COVID-19%27s+Effects+On+The+Enviornment

COVID-19’s Effects On The Enviornment

April 22, 2020

The COVID-19 virus has touched every life on the face of this planet. Humans have seen their businesses halted, friends and family lost, and events cancelled due to the outbreak. Very few people on the planet have benefited from these outcomes, and it has been a troubling time for many.

However, there are lives on the planet that have benefited. With less travel comes less car and plane emissions. With less resource usage comes less deforestation and depletion. Yes, the ecosystems of Earth have reaped immense benefits from the COVID-19 outbreak.

Major cities such as New York, Chicago, Seattle and Atlanta have reported major declines in air pollution, right after China had reported record lows of nitrogen oxide levels in their air during their lockdown period.

Social media posts of animals returning to habitats have gone viral, and many people have reported emboldened creatures venturing into major cities where they usually would not risk going to before. Common animals like deer, raccoons, birds and even sheep in some European countries have expanded their habitats thanks to fewer vehicles being on the road and people outside.

A pride of lions from South Africa’s Kruger National Park was caught napping on an empty road that would otherwise be filled with tourists.

Lions resting on a usually busy roadway in a South African national park.
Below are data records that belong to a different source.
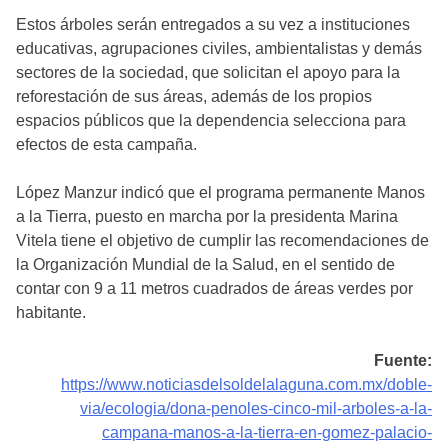
Estos árboles serán entregados a su vez a instituciones
educativas, agrupaciones civiles, ambientalistas y demás
sectores de la sociedad, que solicitan el apoyo para la
reforestación de sus áreas, además de los propios
espacios públicos que la dependencia selecciona para
efectos de esta campaña.
López Manzur indicó que el programa permanente Manos
a la Tierra, puesto en marcha por la presidenta Marina
Vitela tiene el objetivo de cumplir las recomendaciones de
la Organización Mundial de la Salud, en el sentido de
contar con 9 a 11 metros cuadrados de áreas verdes por
habitante.
Fuente:
https://www.noticiasdelsoldelalaguna.com.mx/doble-
via/ecologia/dona-penoles-cinco-mil-arboles-a-la-
campana-manos-a-la-tierra-en-gomez-palacio-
In Venice and other places, many have noted that the water appears to be clearer and sealife, specifically dolphins, has come in closer to the coasts due to less pollution and human activity in the waterways.

Another positive could be the new focus on the wildlife trade market after this outbreak. Due to the possible causes of the virus, many believe that there will be new laws put in place to restrict and ban illegal animal trading and wet markets. This will benefit many at-risk animal species across the globe and slow down actions such as overfishing.

But, while many have considered some of the environmental impacts to be a silver lining to this outbreak, there are plenty of negatives that have resulted for animal life and the environment as a whole.

For starters, many of the perceived environmental improvements have been debunked. In Venice, the canal water is not actually cleaner, the sediment is just settling at the bottom of the depths due to less activity. The majority of social media posts about swans, dolphins, and other sea life returning to habitats have been proven false by National Geographic despite the posts’ popularity.

In terms of pollution, the positive impact on the world’s air and water has been immense, but it is only temporary. Unfortunately, once life returns to normal, so will pollution levels. This is merely a temporary breath of fresh air for the planet.

Many people have also adored cute videos of animals being released from their cages to walk around empty zoos and interact with other animals. The Cincinnati zoo allowed river hogs to meet meerkats, the Maryland zoo took a duck to meet the penguins, etc, etc. 

However, just like many other businesses, zoos are suffering financially, and their supply chains are being disrupted. 

As a result, a zoo in Germany has reported that as a last resort, it may have to slaughter some of its inhabitants to feed to other animals. While this is a last, last resort, zoo owners have said that they would rather take this approach than letting their animals starve due to either not being able to afford feed or their suppliers not being able to deliver. More zoos may have to take drastic measures as time goes on.

Similarly, wildlife conservation groups and charities are struggling to continue to support endangered species in the wild. Having to cut staff and being unable to move to locations freely has really hurt organizations in places such as Ecuador and Indonesia. With less funding and decreasing visitor numbers, conservation centers are being forced to either close down or operate with a skeleton crew.

Overall, while some extreme environmental activists have painted the coronavirus as a positive for the environment (some even going as far as to say that COVID-19 is the cure and humans are the virus), the outbreak has hurt the environment just like it has human life.